What is LLM-based web scraping?
LLM-based web scraping uses large language models to interpret and extract data from web pages. Instead of writing complex selectors that break when page layouts change, you describe what data you want in natural language, and the LLM intelligently extracts it. Deepseek offers several models optimized for this task, including DeepSeek-V3 and DeepSeek-R1.

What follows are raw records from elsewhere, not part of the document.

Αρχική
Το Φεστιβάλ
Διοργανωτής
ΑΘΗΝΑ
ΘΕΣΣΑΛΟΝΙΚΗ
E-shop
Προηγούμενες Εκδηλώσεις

Setting up Deepseek for web scraping
Prerequisites
Before you begin, you'll need:
- A Deepseek API key (get one from platform.deepseek.com)
- Python 3.7+ or Node.js 14+ installed
- A library for making HTTP requests (requests, axios, or similar)
Installation
Python:
pip install openai requests beautifulsoup4
JavaScript:
npm install openai axios cheerio
Basic LLM web scraping workflow
The typical workflow for LLM-based web scraping with Deepseek involves:
- Fetch the HTML content from the target page
- Optionally clean or simplify the HTML
- Send the HTML to Deepseek with a prompt describing what to extract
- Parse the structured response
Python implementation
Here's a complete example using Python:
from openai import OpenAI
import requests
import json
# Initialize Deepseek client
client = OpenAI(
api_key="your-deepseek-api-key",
base_url="https://api.deepseek.com"
)
def scrape_with_deepseek(url, extraction_prompt):
"""
Scrape a webpage using Deepseek LLM
Args:
url: Target webpage URL
extraction_prompt: Natural language description of data to extract
Returns:
Extracted data as a dictionary
"""
# Fetch the webpage
response = requests.get(url, headers={
'User-Agent': 'Mozilla/5.0 (Windows NT 10.0; Win64; x64) AppleWebKit/537.36'
})
html_content = response.text
# Create the prompt for Deepseek
system_prompt = """You are a web scraping assistant. Extract the requested
information from the HTML and return it as valid JSON. Be precise and only
extract data that is clearly present in the HTML."""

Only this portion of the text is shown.